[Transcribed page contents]

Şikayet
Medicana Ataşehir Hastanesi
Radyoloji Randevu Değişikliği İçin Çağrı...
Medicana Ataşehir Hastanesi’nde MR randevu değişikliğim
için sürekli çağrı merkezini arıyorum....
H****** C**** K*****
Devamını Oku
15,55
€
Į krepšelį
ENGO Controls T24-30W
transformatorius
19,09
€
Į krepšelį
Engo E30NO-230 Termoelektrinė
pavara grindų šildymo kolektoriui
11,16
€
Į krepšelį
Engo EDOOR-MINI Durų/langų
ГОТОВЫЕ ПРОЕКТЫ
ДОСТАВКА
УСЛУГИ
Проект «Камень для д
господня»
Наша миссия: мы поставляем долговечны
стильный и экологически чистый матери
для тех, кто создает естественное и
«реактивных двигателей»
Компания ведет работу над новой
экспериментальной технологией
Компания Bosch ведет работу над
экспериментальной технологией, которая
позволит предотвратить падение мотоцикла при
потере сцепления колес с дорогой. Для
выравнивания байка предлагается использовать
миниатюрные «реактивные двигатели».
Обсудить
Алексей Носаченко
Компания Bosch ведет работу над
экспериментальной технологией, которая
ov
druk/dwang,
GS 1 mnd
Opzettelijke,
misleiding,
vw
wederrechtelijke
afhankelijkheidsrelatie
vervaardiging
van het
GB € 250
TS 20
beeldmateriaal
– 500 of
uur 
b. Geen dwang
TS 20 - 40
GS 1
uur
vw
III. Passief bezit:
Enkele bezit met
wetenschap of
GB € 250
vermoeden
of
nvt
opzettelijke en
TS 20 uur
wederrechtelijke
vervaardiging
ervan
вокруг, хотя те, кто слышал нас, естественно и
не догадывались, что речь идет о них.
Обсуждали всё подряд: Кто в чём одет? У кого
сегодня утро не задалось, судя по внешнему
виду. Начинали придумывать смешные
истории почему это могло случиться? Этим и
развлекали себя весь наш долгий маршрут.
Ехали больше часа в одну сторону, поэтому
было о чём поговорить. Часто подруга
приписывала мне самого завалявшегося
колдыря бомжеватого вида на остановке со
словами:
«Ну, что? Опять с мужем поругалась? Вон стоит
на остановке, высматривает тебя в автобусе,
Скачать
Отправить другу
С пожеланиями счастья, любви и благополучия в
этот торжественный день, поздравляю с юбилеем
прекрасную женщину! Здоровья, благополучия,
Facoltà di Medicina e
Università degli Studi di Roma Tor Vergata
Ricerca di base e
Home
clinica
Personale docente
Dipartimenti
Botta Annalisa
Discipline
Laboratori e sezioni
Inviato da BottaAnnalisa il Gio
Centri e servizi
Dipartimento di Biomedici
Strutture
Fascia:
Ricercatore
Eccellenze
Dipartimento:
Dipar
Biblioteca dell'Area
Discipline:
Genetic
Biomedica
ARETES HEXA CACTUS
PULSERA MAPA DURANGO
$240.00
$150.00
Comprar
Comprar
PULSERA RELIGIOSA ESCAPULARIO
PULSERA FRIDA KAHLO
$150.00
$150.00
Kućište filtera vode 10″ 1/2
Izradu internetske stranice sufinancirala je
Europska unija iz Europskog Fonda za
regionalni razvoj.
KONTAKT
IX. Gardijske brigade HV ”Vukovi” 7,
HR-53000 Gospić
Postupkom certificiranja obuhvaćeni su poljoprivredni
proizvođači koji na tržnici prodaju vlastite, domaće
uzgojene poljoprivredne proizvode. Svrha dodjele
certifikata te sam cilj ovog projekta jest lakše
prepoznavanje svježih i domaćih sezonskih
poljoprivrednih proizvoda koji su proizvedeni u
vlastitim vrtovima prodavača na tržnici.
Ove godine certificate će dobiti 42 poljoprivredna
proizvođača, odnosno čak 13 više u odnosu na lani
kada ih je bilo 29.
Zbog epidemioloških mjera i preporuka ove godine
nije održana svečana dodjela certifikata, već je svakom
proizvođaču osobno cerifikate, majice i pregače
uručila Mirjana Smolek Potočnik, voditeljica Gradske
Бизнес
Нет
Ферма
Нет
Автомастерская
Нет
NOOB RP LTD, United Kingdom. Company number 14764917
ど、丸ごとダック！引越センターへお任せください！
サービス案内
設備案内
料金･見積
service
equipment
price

* What to produce
Give back every line above, unchanged.

* Task output
Şikayet
Medicana Ataşehir Hastanesi
Radyoloji Randevu Değişikliği İçin Çağrı...
Medicana Ataşehir Hastanesi’nde MR randevu değişikliğim
için sürekli çağrı merkezini arıyorum....
H****** C**** K*****
Devamını Oku
15,55
€
Į krepšelį
ENGO Controls T24-30W
transformatorius
19,09
€
Į krepšelį
Engo E30NO-230 Termoelektrinė
pavara grindų šildymo kolektoriui
11,16
€
Į krepšelį
Engo EDOOR-MINI Durų/langų
ГОТОВЫЕ ПРОЕКТЫ
ДОСТАВКА
УСЛУГИ
Проект «Камень для д
господня»
Наша миссия: мы поставляем долговечны
стильный и экологически чистый матери
для тех, кто создает естественное и
«реактивных двигателей»
Компания ведет работу над новой
экспериментальной технологией
Компания Bosch ведет работу над
экспериментальной технологией, которая
позволит предотвратить падение мотоцикла при
потере сцепления колес с дорогой. Для
выравнивания байка предлагается использовать
миниатюрные «реактивные двигатели».
Обсудить
Алексей Носаченко
Компания Bosch ведет работу над
экспериментальной технологией, которая
ov
druk/dwang,
GS 1 mnd
Opzettelijke,
misleiding,
vw
wederrechtelijke
afhankelijkheidsrelatie
vervaardiging
van het
GB € 250
TS 20
beeldmateriaal
– 500 of
uur 
b. Geen dwang
TS 20 - 40
GS 1
uur
vw
III. Passief bezit:
Enkele bezit met
wetenschap of
GB € 250
vermoeden
of
nvt
opzettelijke en
TS 20 uur
wederrechtelijke
vervaardiging
ervan
вокруг, хотя те, кто слышал нас, естественно и
не догадывались, что речь идет о них.
Обсуждали всё подряд: Кто в чём одет? У кого
сегодня утро не задалось, судя по внешнему
виду. Начинали придумывать смешные
истории почему это могло случиться? Этим и
развлекали себя весь наш долгий маршрут.
Ехали больше часа в одну сторону, поэтому
было о чём поговорить. Часто подруга
приписывала мне самого завалявшегося
колдыря бомжеватого вида на остановке со
словами:
«Ну, что? Опять с мужем поругалась? Вон стоит
на остановке, высматривает тебя в автобусе,
Скачать
Отправить другу
С пожеланиями счастья, любви и благополучия в
этот торжественный день, поздравляю с юбилеем
прекрасную женщину! Здоровья, благополучия,
Facoltà di Medicina e
Università degli Studi di Roma Tor Vergata
Ricerca di base e
Home
clinica
Personale docente
Dipartimenti
Botta Annalisa
Discipline
Laboratori e sezioni
Inviato da BottaAnnalisa il Gio
Centri e servizi
Dipartimento di Biomedici
Strutture
Fascia:
Ricercatore
Eccellenze
Dipartimento:
Dipar
Biblioteca dell'Area
Discipline:
Genetic
Biomedica
ARETES HEXA CACTUS
PULSERA MAPA DURANGO
$240.00
$150.00
Comprar
Comprar
PULSERA RELIGIOSA ESCAPULARIO
PULSERA FRIDA KAHLO
$150.00
$150.00
Kućište filtera vode 10″ 1/2
Izradu internetske stranice sufinancirala je
Europska unija iz Europskog Fonda za
regionalni razvoj.
KONTAKT
IX. Gardijske brigade HV ”Vukovi” 7,
HR-53000 Gospić
Postupkom certificiranja obuhvaćeni su poljoprivredni
proizvođači koji na tržnici prodaju vlastite, domaće
uzgojene poljoprivredne proizvode. Svrha dodjele
certifikata te sam cilj ovog projekta jest lakše
prepoznavanje svježih i domaćih sezonskih
poljoprivrednih proizvoda koji su proizvedeni u
vlastitim vrtovima prodavača na tržnici.
Ove godine certificate će dobiti 42 poljoprivredna
proizvođača, odnosno čak 13 više u odnosu na lani
kada ih je bilo 29.
Zbog epidemioloških mjera i preporuka ove godine
nije održana svečana dodjela certifikata, već je svakom
proizvođaču osobno cerifikate, majice i pregače
uručila Mirjana Smolek Potočnik, voditeljica Gradske
Бизнес
Нет
Ферма
Нет
Автомастерская
Нет
NOOB RP LTD, United Kingdom. Company number 14764917
ど、丸ごとダック！引越センターへお任せください！
サービス案内
設備案内
料金･見積
service
equipment
price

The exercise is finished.